Thursday, January 15, 2015

Analysis of Locality Sensitive Hashing

Idea:
Locality Sensitive Hashing (LSH) is one of the popular indexing algorithms, which can be used for image indexing of image retrieval. The key idea of LSH is to hash the points using several hash functions so as to ensure that, for each function, the probability of the collision is much higher for objects which are close to each other than for those which are far apart. Then, one can determine near neighbors by hashing the query point and retrieving elements stored in buckets containing that point.

Definition: In order to solve an R-NN problem, given a point set S and distance metric function d, locality sensitive hashing function h can be described as follows:
H = {h: S -> U}, H is a family of hashing functions, for any v, q in S,
If v in B(q, r1), then Pr[h(q)=h(v)] >= p1;
If v not in B(q, r2), then Pr[h(q)=h(v)] <= p2.
Here, B(q, r) = {v in S | d(v, q) <= r}, Pr is probability, p1 > p2, r1 < r2.

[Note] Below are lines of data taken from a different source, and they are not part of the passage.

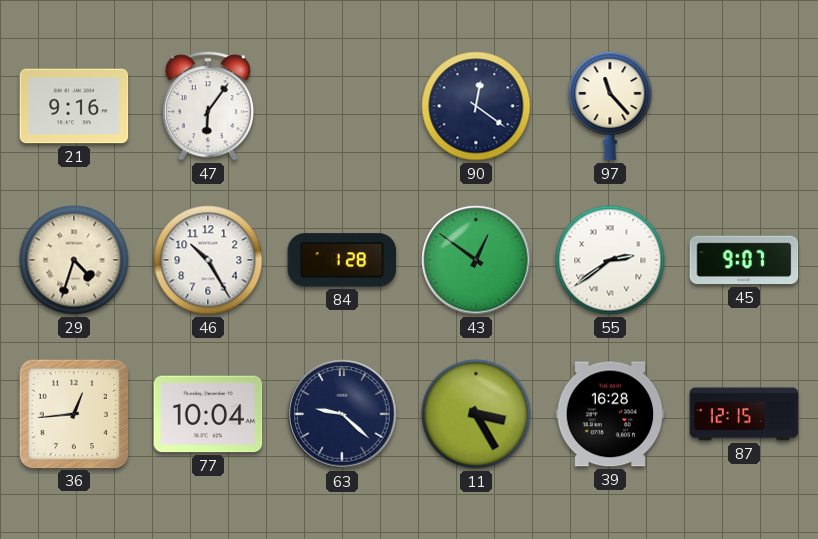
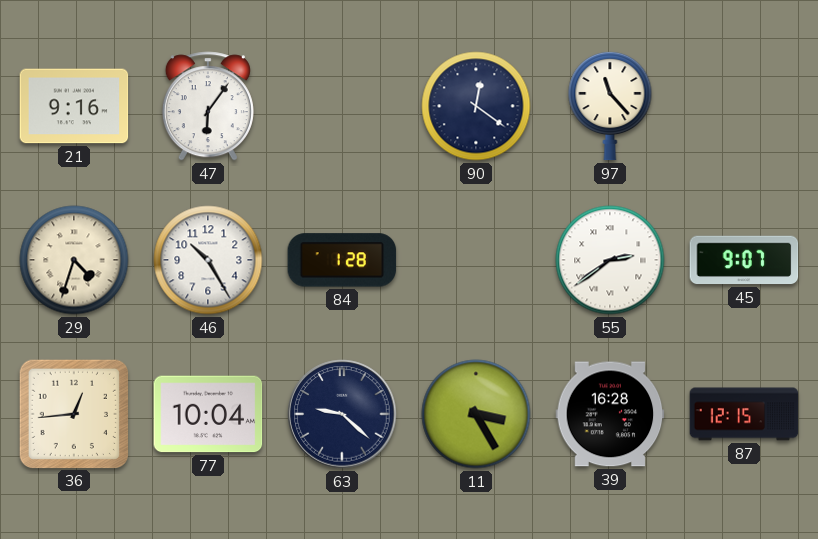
43: 12:51 -> none
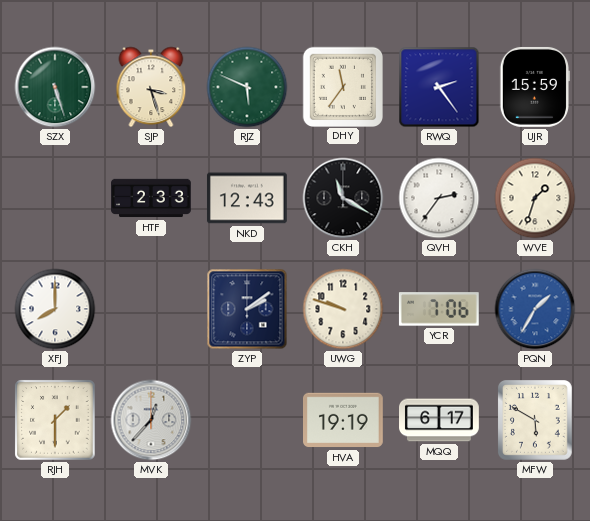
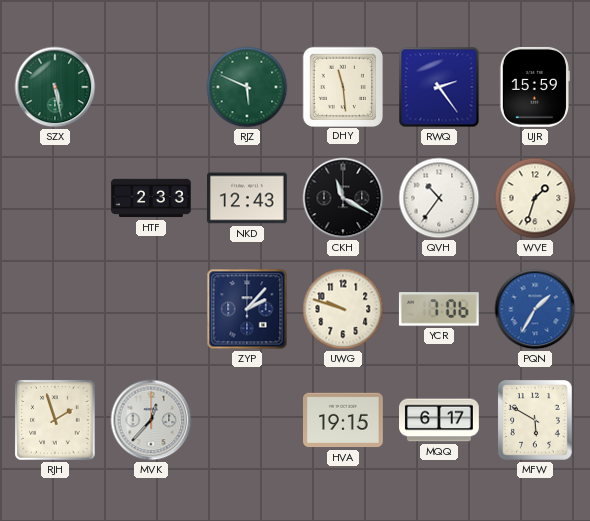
SZX: 5:27 -> 5:28
SJP: 3:27 -> none
DHY: 11:36 -> 11:29
QVH: 2:36 -> 10:36
XFJ: 8:00 -> none
ZYP: 2:09 -> 2:07
RJH: 1:30 -> 1:57
HVA: 19:19 -> 19:15
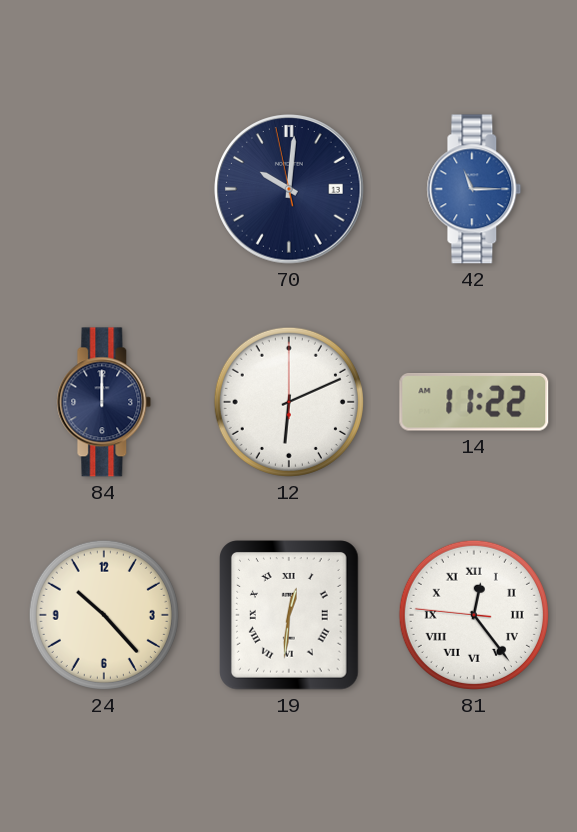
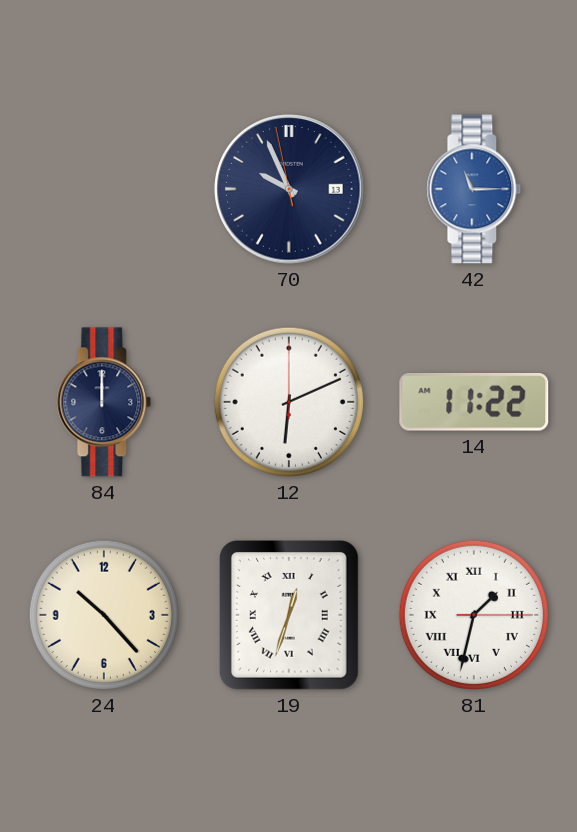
70: 10:00 -> 9:55
19: 12:31 -> 12:33
81: 12:23 -> 1:32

Given parameters (r1, r2, p1, p2), we can amplify the gap between the “high” probability p1 and “low” probability p2 by concatenating several functions. Define a function family G = {g: S -> Uk} such that g(v) = (h1(v), …, hk(v)), where hi in H. For an integer L, we choose L functions g1, …, gL from G, independently and uniformly at random. During preprocessing, we store each v in the bucket gi(v), for I = 1, …, L. Since the total number of buckets may be large, we retain the non-empty buckets by resorting to hashing.

To process a query q, we search all buckets g1(q), …, gL(q); as it is possible (though unlikely) that the total number of points stored in those buckets is large, we interrupt search after finding first 3L points (including duplicates). Let v1, …, vt be the points encountered therein. For each vj, if vj in B(q, r2), then we return YES and vj, else we return NO.

Problems:
  1. How can we select k and L? If k is large, the collision probability should be reduced and the calculation time is also large; If k is small, it’s hard to distinguish the points which are far apart. If k has already be fixed, it is easy to find the optimal value of L which will guarantee that the fraction of false negatives are no more than a user specified threshold.
  2. How can we save memory? Generally, given any bucket, we should store k-dimensional hash value and a pointer to the data (e.g., image) for each point. Therefore, it will require L*(k+1) words of memory totally. We can reduce the memory requirement by not storing the hash value explicitly as concatenation of k projections, but instead hash these k values in turn to get a single word (index) for the hash, which should be L*2.